= EXERCISE AIM =
Print exactly the lines below between the line holding "4 COMUNICACION.pdf" and the line holding "icó, para mi generación, un", inclusive, and nothing more.

= DATA UNDER STUDY =

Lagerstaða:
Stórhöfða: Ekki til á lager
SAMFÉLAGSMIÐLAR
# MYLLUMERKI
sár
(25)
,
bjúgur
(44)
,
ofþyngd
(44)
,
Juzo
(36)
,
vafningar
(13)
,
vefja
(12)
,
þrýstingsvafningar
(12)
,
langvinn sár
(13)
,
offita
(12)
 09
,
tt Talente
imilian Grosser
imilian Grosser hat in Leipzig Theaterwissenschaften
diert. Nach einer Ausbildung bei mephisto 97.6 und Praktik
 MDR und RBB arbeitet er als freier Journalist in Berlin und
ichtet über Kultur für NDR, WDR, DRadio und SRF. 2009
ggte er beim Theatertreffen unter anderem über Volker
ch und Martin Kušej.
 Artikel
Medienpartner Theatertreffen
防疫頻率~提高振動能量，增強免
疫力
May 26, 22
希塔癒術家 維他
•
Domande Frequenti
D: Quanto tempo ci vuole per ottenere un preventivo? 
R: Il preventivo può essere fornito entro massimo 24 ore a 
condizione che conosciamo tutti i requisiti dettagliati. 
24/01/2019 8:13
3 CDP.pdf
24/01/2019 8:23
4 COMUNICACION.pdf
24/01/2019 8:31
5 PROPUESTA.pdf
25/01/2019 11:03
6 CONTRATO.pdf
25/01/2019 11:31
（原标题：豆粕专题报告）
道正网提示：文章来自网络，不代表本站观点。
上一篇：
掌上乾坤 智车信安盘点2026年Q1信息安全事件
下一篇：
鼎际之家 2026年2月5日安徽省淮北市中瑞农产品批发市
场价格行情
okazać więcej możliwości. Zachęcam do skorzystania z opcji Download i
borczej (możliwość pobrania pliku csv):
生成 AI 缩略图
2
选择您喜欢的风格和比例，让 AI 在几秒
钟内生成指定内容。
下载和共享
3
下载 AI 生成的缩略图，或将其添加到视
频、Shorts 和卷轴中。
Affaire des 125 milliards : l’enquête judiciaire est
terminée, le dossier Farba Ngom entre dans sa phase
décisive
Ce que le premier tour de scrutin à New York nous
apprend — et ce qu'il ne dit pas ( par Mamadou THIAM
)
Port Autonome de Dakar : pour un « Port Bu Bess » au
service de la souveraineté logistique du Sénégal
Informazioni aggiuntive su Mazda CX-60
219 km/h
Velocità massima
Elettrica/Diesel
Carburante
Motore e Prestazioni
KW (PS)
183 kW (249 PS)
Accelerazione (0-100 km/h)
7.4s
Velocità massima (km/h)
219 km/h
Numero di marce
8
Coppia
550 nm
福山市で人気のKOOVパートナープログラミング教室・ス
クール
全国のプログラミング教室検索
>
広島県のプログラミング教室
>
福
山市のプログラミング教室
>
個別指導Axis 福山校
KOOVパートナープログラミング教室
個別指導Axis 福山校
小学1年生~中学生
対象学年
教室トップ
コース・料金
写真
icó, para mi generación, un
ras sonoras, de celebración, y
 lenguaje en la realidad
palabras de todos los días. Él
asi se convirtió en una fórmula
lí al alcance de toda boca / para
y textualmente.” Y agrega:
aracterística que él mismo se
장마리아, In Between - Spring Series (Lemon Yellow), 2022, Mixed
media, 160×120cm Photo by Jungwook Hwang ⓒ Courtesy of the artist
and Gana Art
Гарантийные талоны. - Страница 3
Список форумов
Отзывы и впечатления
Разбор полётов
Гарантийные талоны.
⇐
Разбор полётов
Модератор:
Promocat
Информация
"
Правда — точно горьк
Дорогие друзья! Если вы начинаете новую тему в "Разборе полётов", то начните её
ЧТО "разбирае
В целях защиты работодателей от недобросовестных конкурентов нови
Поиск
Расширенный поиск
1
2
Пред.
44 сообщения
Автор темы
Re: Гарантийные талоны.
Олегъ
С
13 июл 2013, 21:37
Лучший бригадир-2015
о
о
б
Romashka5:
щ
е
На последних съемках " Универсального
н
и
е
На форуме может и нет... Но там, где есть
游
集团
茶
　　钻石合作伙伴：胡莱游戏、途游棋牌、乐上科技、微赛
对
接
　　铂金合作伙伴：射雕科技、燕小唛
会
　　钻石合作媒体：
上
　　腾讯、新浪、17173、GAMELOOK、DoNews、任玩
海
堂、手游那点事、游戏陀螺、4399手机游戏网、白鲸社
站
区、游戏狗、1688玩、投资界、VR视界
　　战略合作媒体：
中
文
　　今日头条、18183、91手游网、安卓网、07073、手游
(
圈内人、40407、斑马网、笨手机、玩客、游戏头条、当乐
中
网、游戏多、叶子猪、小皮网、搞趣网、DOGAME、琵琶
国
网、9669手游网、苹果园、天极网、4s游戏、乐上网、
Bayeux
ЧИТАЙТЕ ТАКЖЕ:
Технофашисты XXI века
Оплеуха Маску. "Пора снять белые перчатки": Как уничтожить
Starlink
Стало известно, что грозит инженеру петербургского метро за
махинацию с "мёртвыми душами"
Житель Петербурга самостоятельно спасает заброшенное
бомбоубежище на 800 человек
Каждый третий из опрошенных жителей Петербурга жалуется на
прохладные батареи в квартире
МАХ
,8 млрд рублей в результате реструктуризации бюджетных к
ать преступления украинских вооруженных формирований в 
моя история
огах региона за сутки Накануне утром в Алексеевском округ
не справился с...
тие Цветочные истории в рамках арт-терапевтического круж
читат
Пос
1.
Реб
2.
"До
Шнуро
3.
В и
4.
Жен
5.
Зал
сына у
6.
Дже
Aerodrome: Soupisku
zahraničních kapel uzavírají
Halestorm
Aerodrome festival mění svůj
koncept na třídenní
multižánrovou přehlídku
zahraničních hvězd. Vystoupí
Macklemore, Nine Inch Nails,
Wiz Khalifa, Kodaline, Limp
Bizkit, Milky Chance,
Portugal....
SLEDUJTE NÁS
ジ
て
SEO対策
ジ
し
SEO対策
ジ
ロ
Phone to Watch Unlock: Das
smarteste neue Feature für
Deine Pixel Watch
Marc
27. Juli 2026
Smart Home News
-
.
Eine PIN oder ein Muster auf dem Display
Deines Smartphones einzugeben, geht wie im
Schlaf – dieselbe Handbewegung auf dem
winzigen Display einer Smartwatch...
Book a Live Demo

= TASK SOLUTION =
4 COMUNICACION.pdf
24/01/2019 8:31
5 PROPUESTA.pdf
25/01/2019 11:03
6 CONTRATO.pdf
25/01/2019 11:31
（原标题：豆粕专题报告）
道正网提示：文章来自网络，不代表本站观点。
上一篇：
掌上乾坤 智车信安盘点2026年Q1信息安全事件
下一篇：
鼎际之家 2026年2月5日安徽省淮北市中瑞农产品批发市
场价格行情
okazać więcej możliwości. Zachęcam do skorzystania z opcji Download i
borczej (możliwość pobrania pliku csv):
生成 AI 缩略图
2
选择您喜欢的风格和比例，让 AI 在几秒
钟内生成指定内容。
下载和共享
3
下载 AI 生成的缩略图，或将其添加到视
频、Shorts 和卷轴中。
Affaire des 125 milliards : l’enquête judiciaire est
terminée, le dossier Farba Ngom entre dans sa phase
décisive
Ce que le premier tour de scrutin à New York nous
apprend — et ce qu'il ne dit pas ( par Mamadou THIAM
)
Port Autonome de Dakar : pour un « Port Bu Bess » au
service de la souveraineté logistique du Sénégal
Informazioni aggiuntive su Mazda CX-60
219 km/h
Velocità massima
Elettrica/Diesel
Carburante
Motore e Prestazioni
KW (PS)
183 kW (249 PS)
Accelerazione (0-100 km/h)
7.4s
Velocità massima (km/h)
219 km/h
Numero di marce
8
Coppia
550 nm
福山市で人気のKOOVパートナープログラミング教室・ス
クール
全国のプログラミング教室検索
>
広島県のプログラミング教室
>
福
山市のプログラミング教室
>
個別指導Axis 福山校
KOOVパートナープログラミング教室
個別指導Axis 福山校
小学1年生~中学生
対象学年
教室トップ
コース・料金
写真
icó, para mi generación, un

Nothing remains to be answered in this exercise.